PatchSiren cyber security CVE debrief
CVE-2026-14757 radareorg CVE debrief
CVE-2026-14757 is an integer overflow vulnerability in Radare2 up to 6.1.6. The vulnerability affects the core_anal_bytes function in libr/core/cmd_anal.inc and requires local access to be exploited. This issue allows local attackers to potentially exploit the vulnerability. The CVE record was published on 2026-07-05T15:16:56.810Z and was last modified on 2026-07-07T22:46:20.453Z. Users of Radare2 up to version 6.1.6 should be aware of this vulnerability and take steps to mitigate it.
- Vendor
- radareorg
- Product
- radare2
- CVSS
- LOW 1.9
- CISA KEV
- Not listed in stored evidence
- Original CVE published
- 2026-07-05
- Original CVE updated
- 2026-07-07
- Advisory published
- 2026-07-05
- Advisory updated
- 2026-07-07
Who should care
Users of Radare2 up to version 6.1.6 should be aware of this vulnerability and take steps to mitigate it. The vulnerability has been publicly disclosed and may be utilized by attackers. Security teams and vulnerability management teams should review the vulnerability and plan for mitigation.
Technical summary
The vulnerability is caused by an integer overflow in the core_anal_bytes function of Radare2, located in libr/core/cmd_anal.inc. This issue allows local attackers to potentially exploit the vulnerability. The CVE record was published on 2026-07-05T15:16:56.810Z and was last modified on 2026-07-07T22:46:20.453Z. The vulnerability has been publicly disclosed and may be utilized by attackers. Users of Radare2 up to version 6.1.6 should be aware of this vulnerability and take steps to mitigate it by applying patches or updating to a version beyond 6.1.6. Security teams should review the vulnerability and plan for mitigation, and monitor for potential exploitation attempts.
Defensive priority
Low priority due to local attack requirement and low CVSS score of 1.9. However, users of Radare2 up to version 6.1.6 should still take steps to mitigate the vulnerability.
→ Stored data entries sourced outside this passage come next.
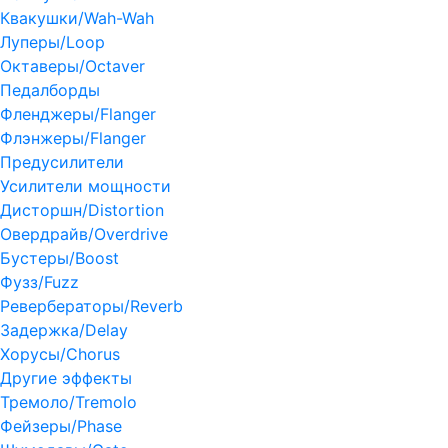
Квакушки/Wah-Wah
Луперы/Loop
Октаверы/Octaver
Педалборды
Фленджеры/Flanger
Флэнжеры/Flanger
Предусилители
Усилители мощности
Дисторшн/Distortion
Овердрайв/Overdrive
Бустеры/Boost
Фузз/Fuzz
Ревербераторы/Reverb
Задержка/Delay
Хорусы/Chorus
Другие эффекты
Тремоло/Tremolo
Фейзеры/Phase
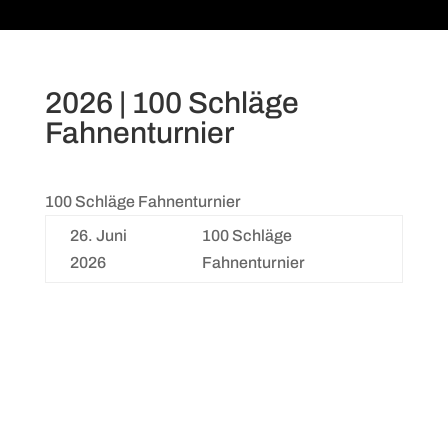
2026 | 100 Schläge
Fahnenturnier
100 Schläge Fahnenturnier
26. Juni
100 Schläge
2026
Fahnenturnier
Archive
Kategorien
Mai 2025
Allgemein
Recommended defensive actions
- Apply the patch to address the integer overflow vulnerability in Radare2.
- Update Radare2 to a version beyond 6.1.6.
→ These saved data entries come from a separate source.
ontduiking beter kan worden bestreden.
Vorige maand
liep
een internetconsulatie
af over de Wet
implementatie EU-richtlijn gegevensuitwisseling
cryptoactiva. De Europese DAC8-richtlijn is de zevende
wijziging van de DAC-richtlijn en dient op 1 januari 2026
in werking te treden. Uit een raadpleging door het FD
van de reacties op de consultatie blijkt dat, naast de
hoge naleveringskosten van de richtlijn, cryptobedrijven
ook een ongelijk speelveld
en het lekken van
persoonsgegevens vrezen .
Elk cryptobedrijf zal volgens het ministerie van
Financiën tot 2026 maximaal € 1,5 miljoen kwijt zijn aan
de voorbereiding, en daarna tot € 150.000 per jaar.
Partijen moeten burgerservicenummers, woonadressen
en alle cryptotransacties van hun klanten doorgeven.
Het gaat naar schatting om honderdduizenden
- Monitor for and track any potential exploitation attempts.
- Review compensating controls for exposed systems while remediation is scheduled and verified.
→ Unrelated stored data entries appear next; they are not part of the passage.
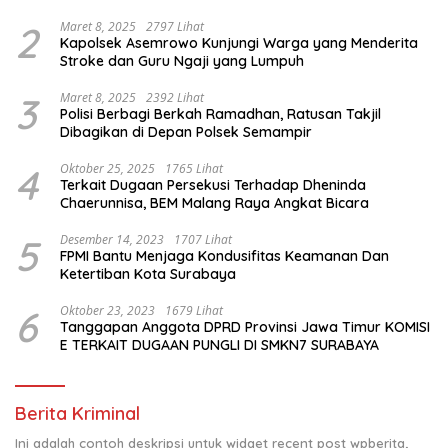
2
Maret 8, 2025
2797 Lihat
Kapolsek Asemrowo Kunjungi Warga yang Menderita
Stroke dan Guru Ngaji yang Lumpuh
3
Maret 8, 2025
2392 Lihat
Polisi Berbagi Berkah Ramadhan, Ratusan Takjil
Dibagikan di Depan Polsek Semampir
4
Oktober 25, 2025
1765 Lihat
Terkait Dugaan Persekusi Terhadap Dheninda
Chaerunnisa, BEM Malang Raya Angkat Bicara
5
Desember 14, 2023
1707 Lihat
FPMI Bantu Menjaga Kondusifitas Keamanan Dan
Ketertiban Kota Surabaya
6
Oktober 23, 2023
1679 Lihat
Tanggapan Anggota DPRD Provinsi Jawa Timur KOMISI
E TERKAIT DUGAAN PUNGLI DI SMKN7 SURABAYA
Berita Kriminal
Ini adalah contoh deskripsi untuk widget recent post wpberita,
- Check relevant monitoring, detection, and logs for exposed assets that need extra review.
- Track exceptions, retest remediated assets, and close the item only after evidence is documented.
- Confirm whether affected product deployments exist in managed environments and assign an owner for follow-up.
Evidence notes
The CVE and NVD records provide limited information about the vulnerability. Further analysis and verification are needed to fully understand the impact and potential mitigations. Evidence is based on official CVE and NVD records with limited additional detail. The vulnerability affects the core_anal_bytes function in libr/core/cmd_anal.inc and requires local access to be exploited. No additional information is available from other sources.
Official resources
-
CVE-2026-14757 CVE record
CVE.org
-
CVE-2026-14757 NVD detail
NVD
-
Source item URL
nvd_modified
-
Source reference
[email protected] - Product
-
Source reference
[email protected] - Exploit, Issue Tracking
-
Mitigation or vendor reference
[email protected] - Third Party Advisory, VDB Entry
-
Mitigation or vendor reference
[email protected] - Third Party Advisory, VDB Entry
-
Mitigation or vendor reference
[email protected] - Third Party Advisory, VDB Entry
-
Source reference
[email protected] - Permissions Required, VDB Entry
AI-assisted PatchSiren debrief based on the supplied source corpus. The CVE record was published on 2026-07-05T15:16:56.810Z and has not been modified since then.